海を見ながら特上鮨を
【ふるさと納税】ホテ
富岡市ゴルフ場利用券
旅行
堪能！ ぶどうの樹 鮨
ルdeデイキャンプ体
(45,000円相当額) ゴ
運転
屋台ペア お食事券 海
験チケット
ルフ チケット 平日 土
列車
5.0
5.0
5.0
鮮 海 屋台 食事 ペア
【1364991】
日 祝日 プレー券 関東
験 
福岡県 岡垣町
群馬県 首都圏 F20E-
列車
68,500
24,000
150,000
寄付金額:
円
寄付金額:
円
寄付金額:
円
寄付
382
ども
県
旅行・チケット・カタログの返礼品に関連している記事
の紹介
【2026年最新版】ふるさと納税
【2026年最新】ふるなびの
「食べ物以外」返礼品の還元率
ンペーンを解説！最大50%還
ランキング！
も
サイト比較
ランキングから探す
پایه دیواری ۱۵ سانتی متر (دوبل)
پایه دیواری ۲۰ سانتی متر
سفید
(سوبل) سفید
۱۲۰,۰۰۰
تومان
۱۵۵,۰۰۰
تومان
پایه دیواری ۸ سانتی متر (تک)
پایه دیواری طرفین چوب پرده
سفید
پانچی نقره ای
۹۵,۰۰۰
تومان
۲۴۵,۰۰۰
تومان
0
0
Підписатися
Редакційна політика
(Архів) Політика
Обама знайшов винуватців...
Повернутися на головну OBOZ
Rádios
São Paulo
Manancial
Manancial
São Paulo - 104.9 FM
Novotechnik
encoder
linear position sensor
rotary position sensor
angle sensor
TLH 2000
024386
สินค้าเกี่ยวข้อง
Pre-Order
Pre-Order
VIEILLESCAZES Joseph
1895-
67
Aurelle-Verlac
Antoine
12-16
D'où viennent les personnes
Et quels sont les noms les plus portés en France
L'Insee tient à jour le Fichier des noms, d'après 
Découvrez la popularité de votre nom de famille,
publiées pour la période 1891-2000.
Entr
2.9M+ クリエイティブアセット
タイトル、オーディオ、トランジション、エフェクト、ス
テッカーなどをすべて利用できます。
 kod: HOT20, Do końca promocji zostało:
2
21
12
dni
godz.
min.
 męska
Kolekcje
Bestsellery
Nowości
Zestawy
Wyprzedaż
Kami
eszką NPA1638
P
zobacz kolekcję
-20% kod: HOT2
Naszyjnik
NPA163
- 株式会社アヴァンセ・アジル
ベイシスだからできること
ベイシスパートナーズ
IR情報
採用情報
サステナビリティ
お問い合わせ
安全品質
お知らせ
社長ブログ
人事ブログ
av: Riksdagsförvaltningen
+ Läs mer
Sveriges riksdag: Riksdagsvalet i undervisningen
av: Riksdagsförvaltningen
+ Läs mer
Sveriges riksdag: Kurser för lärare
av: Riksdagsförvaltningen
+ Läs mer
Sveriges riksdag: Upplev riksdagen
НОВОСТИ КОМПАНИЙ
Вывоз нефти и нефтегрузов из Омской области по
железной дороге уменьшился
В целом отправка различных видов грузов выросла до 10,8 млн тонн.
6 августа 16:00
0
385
——————————
Aim of the task -> Using the data above, tally each line that contains "سانتی". Write only the total.

Final answer -> 3